I have blogged before about David Daube’s observation that many of the Bible’s mountaintop scenes are instances of the legal device called “traditio”: when conveying a purchased object into the possession of its new owner, one usually just hands it over (Lat. trado). But for some possessions, this is physically impossible. Accordingly, inspection of a property may be used as the formal means of traditing it into the ownership of another. This is done in the case of Abram in Genesis 13:17: “Arise, walk in the land through its length and its width, for I give it to you.” (Genesis 13:17 NKJV)
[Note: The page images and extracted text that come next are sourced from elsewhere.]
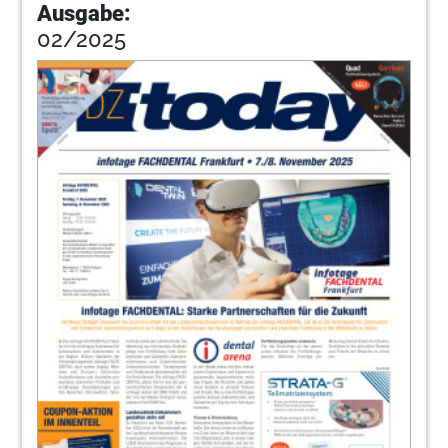
Ausgabe:
02/2025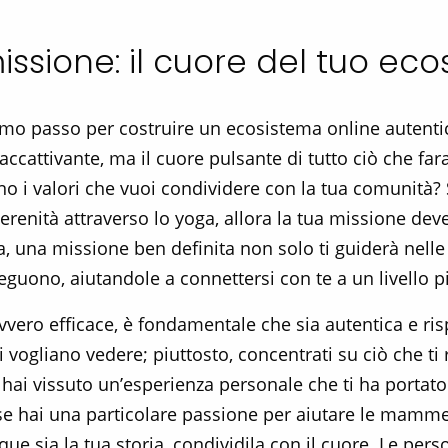
missione: il cuore del tuo ec
rimo passo per costruire un ecosistema online autentic
ccattivante, ma il cuore pulsante di tutto ciò che fara
o i valori che vuoi condividere con la tua comunità? Se
erenità attraverso lo yoga, allora la tua missione deve
, una missione ben definita non solo ti guiderà nelle
eguono, aiutandole a connettersi con te a un livello 
vero efficace, è fondamentale che sia autentica e ris
ltri vogliano vedere; piuttosto, concentrati su ciò che
ai vissuto un’esperienza personale che ti ha portato 
rse hai una particolare passione per aiutare le mamme
ue sia la tua storia, condividila con il cuore. Le pers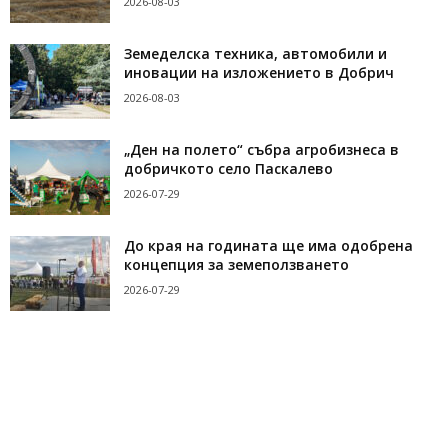
2026-08-03
Земеделска техника, автомобили и
иновации на изложението в Добрич
2026-08-03
„Ден на полето“ събра агробизнеса в
добричкото село Паскалево
2026-07-29
До края на годината ще има одобрена
концепция за земеползването
2026-07-29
Similar to this is, Moses’ mountaintop viewing of the promised land in Deuteronomy 32:49: “Go up this mountain of the Abarim, Mount Nebo, which is in the land of Moab, across from Jericho; view the land of Canaan, which I give to the children of Israel as a possession..” (Deuteronomy 32:49 NKJV)

Daube points out Satan’s attempted, but failed, use of the same convention in Matthew 4:8, where he tries to get Jesus to make a deal, offering the kingdoms of the world in exchange for worship. Again, this is on “an exceedingly high mountain”.

I would now like to add another instance: the Great Commission too takes place on a mountain, and this setting seems significant, especially in light of Jesus’ prior declaration that all authority has been given to Him. This is a pointed contrast with Satan’s statement that “All this authority I will give You, and their glory; for this has been delivered to me, and I give it to whomever I wish.” (Luke 4:6 NKJV) Having won authority over the world, Jesus now bestows the kingdom on His disciples. As NT Wright puts it,

“Israel was to be the people who inherited YHWH’s sovereign rule over the world. The promised land was a sign of this, but already by the first century many Jews had glimpsed the possibility, already implicit within the Adam–Abraham nexus, that the land was simply an advance signpost to YHWH’s claim over the whole of creation.” — Wright, Paul and the Faithfulness of God

That’s why the Great Commission is on a mountain: it is the fulfillment of Genesis 13, Deuteronomy 32, and Matthew 4.